Gli stessi soggetti politici che animavo in precedenza, a differenza della galassia pataccara pseudo-leghista, prima di imbarcarsi in avventure elettorali e amministrative decidono, assai saggiamente, di informare, formare e catechizzare i Lombardi, per farli sentire tali, per acculturarli, per svolgere tra di essi una doverosa e costruttiva attività “missionaria” che mai nessun movimento s’è preso la briga di condurre, preso com’è dall’ansia elettorale e dalla fame di voti, poltrone e stipendi dorati.

Naturalmente ora mi sono staccato dall’ottica secessionista ma questa mia forma mentis rimane ancora valida e non mi vergogno affatto di aver sostenuto, in passato, le idee lombardiste che però, da un punto di vista di Realpolitik, sono ben poco spendibili.

La mia visione politica dunque è assai realista e concreta e prima di governare avverte tutta la necessità di catechizzare.

Prima si fa Cultura, dottrina, propaganda ideologica e identitaria, italianista nel nostro caso, e solo poi, se si hanno tutte le carte in regola si può intraprendere la carriera politica.

Farlo prima sarebbe un suicidio per tutte le parti coinvolte. Però è chiaro: un soggetto politico ben avviato non deve poi più sottrarsi alla pugna e deve scendere in campo concretamente, e darsi da fare per la Nazione, altrimenti la politica rimarrà sempre tra le grinfie dei plutocrati e degli utili idioti.

Ciò nonostante ho ben chiaro che tipo di politica io voglia per la Lombardia, l’Italia e l’Europa e non può che essere una politica etno-nazionalista e comunitarista, del tutto aliena dalle classiche politiche bizantine, liberali o progressiste, attuali. Degne dunque della repubblica che rappresentano, ma non dell’Italia.

Una delle tipiche tare della politica mediterranea, ma ormai globale, è quella del compromesso, del cavillo, dell’inciucio, del cosiddetto politicamente corretto basato sulla perversa logica del “tu dai a me e io do a te”, che ha un tremendo fortore mafioso.

Oggi la politica occidentale funziona così; Americani ed Ebrei, dunque Israeliani, hanno sempre ragione, pertanto tutto il resto a partire dall’Europa deve ruotare attorno ai loro capricci e non c’è alcuna possibilità di fare politica realmente basata sui bisogni del Popolo amministrato, si deve sempre e solo sottostare ai dettami che provengono da Oltreoceano, filtrati dagli enti supini come la UE e gli stati-apparato ottocenteschi, nati per strozzare le genti europee in favore del denaro, delle logge, delle mafie e degli interessi dei pochi a scapito di moltissimi.

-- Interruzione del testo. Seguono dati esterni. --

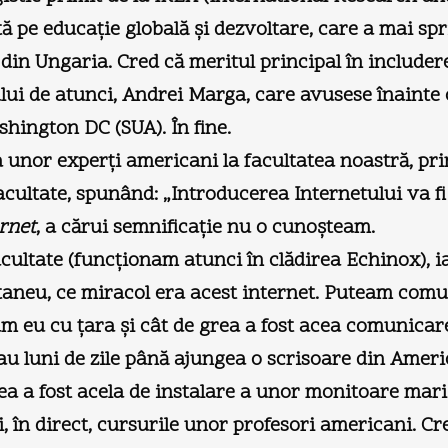
ă pe educaţie globală şi dezvoltare, care a mai spri
 din Ungaria. Cred că meritul principal în includer
lui de atunci, Andrei Marga, care avusese înaint
shington DC (SUA). În fine.
a unor experţi americani la facultatea noastră, pri
 facultate, spunând: „Introducerea Internetului va 
rnet
, a cărui semnificaţie nu o cunoşteam.
acultate (funcţionam atunci în clădirea Echinox), i
aneu, ce miracol era acest internet. Puteam comun
eu cu ţara şi cât de grea a fost acea comunicare 
u luni de zile până ajungea o scrisoare din Ameri
mea a fost acela de instalare a unor monitoare mari 
în direct, cursurile unor profesori americani. Cre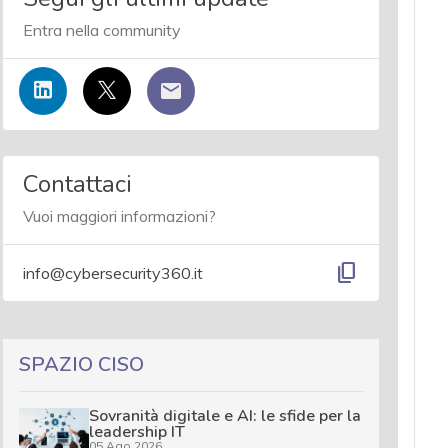
Entra nella community
Contattaci
Vuoi maggiori informazioni?
content_copy
info@cybersecurity360.it
SPAZIO CISO
Sovranità digitale e AI: le sfide per la
leadership IT
05 Ago 2026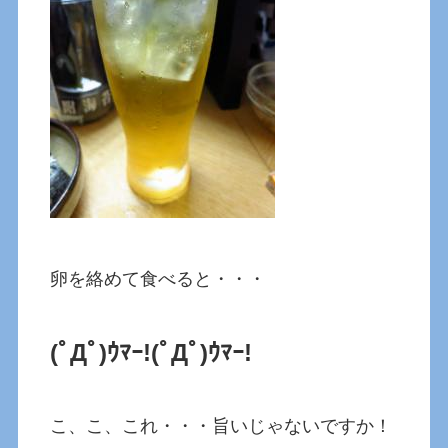
卵を絡めて食べると・・・
(ﾟДﾟ)ｳﾏｰ!
(ﾟДﾟ)ｳﾏｰ!
こ、こ、これ・・・旨いじゃないですか！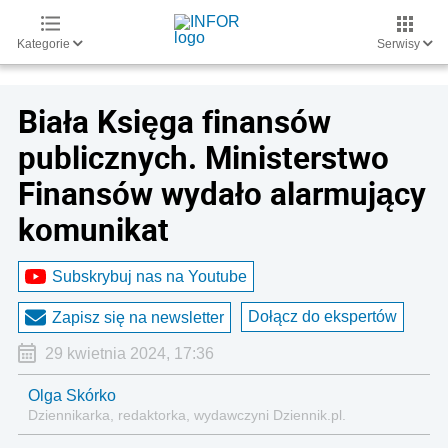
Kategorie
Serwisy
Biała Księga finansów
publicznych. Ministerstwo
Finansów wydało alarmujący
komunikat
Subskrybuj nas na Youtube
Dołącz do ekspertów
Zapisz się na newsletter
29 kwietnia 2024, 17:36
Olga Skórko
Dziennikarka, redaktorka, wydawczyni Dziennik.pl.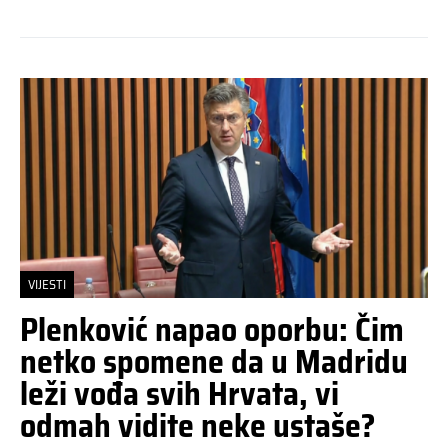
VIJESTI
Plenković napao oporbu: Čim
netko spomene da u Madridu
leži vođa svih Hrvata, vi
odmah vidite neke ustaše?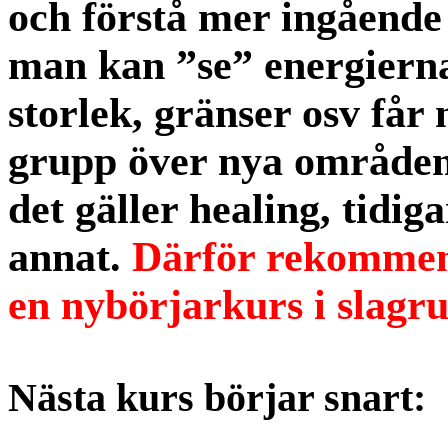
och förstå mer ingående
man kan ”se” energiern
storlek, gränser osv får
grupp över nya områden 
det gäller healing, tidiga
annat.
Därför rekommen
en nybörjarkurs i slagru
Nästa kurs börjar snart:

Sicché, chi decide di far politica deve ingoiare tutta una serie di rospi che portano inevitabilmente al crollo del proprio partito, se radicale, ma in compenso alla poltrona sicura per il politicante maneggione di turno, che ben si adatta ai vizi dei potenti.

Io sono del tutto nemico di una squallida politica simile; da italianista, etno-nazionalista, socialista nazionale, non posso che avere in spregio il compromesso e la modernità amministrativa che gira attorno al soldo e si dimentica del Popolo; proprio per questo ritengo che prima di far politica si debba fare metapolitica, movimentismo militante con le mani libere (ma col cervello nel cranio, ovviamente) volto all’educazione degli elettori di domani, che oggi non sono altro che pecoroni, o figli di pecoroni, abituati a dire sempre di sì ai capricci dei poteri forti in cambio del classico “panem et circenses”.

Non voglio una dittatura, ci mancherebbe, ma vorrei che il dibattito politico non fosse inficiato dal dogmatismo liberale e social-democratico che pone mille paletti, mille tabù, mille bavagli a proposito di delicate e scottanti tematiche d’attualità. Si parla sempre, e sempre a sproposito, di Libertà, e poi si finisce puntualmente con le censure, le leggi liberticide, le denunce con condanne, il tutto semplicemente perché si rivendica la libertà di pensiero e d’espressione che dovrebbe essere uno dei valori più cari di questa corrotta società illuminista.

Sappiamo però bene che l’Illuminismo non sia affatto sinonimo di Libertà, semmai di semi-libertà all’interno di un regime carcerario che dura dal ‘700, salvo brevi luminose parentesi.

Non c’è spazio, oggi, per gli identitari seri in questa politica mercimoniale, infida, mafiosa, vassalla del mondialismo e dei ricchi sfondati senza qualità. Ma è ora che gli identitari si diano da fare per poter, un domani, avere seriamente voce in capitolo.

Rivendico una visione politica schiettamente etno-nazionalista, che nel caso lombardo traghetterebbe l’attuale, inventata, Regione Lombardia dallo statalismo centralista all’etno-federalismo italianista.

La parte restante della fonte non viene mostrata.